▸ **Exercise brief**
Only the lines of the data holding the string "ALCEBIADES" need to be returned.

▸ **Information given**
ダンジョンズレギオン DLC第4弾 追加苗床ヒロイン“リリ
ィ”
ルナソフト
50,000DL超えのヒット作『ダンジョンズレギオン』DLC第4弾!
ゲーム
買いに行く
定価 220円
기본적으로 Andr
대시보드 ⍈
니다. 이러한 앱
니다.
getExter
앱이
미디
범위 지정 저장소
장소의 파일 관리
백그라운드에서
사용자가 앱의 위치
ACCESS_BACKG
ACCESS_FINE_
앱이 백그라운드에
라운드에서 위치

---

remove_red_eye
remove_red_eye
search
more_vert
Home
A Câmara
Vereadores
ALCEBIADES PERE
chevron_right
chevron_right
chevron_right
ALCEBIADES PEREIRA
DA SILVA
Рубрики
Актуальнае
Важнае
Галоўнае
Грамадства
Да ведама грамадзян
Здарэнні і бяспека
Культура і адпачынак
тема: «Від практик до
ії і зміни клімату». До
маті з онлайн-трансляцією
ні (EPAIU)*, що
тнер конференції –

...

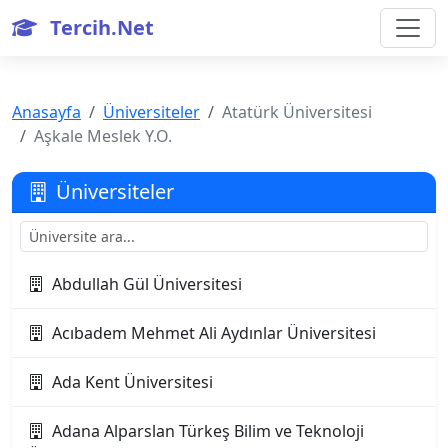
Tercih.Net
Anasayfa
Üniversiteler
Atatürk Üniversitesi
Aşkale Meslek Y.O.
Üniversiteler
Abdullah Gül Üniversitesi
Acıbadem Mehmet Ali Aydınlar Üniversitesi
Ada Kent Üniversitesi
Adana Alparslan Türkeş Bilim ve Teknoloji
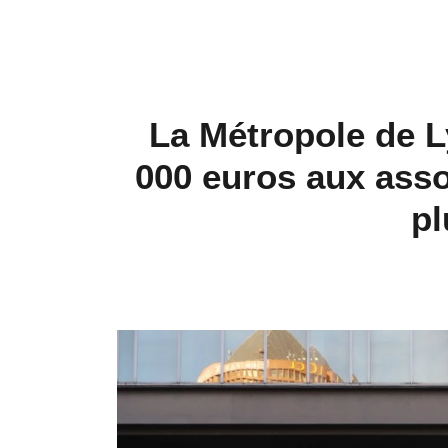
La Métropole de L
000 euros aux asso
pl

▸ **Result**
ALCEBIADES PERE
ALCEBIADES PEREIRA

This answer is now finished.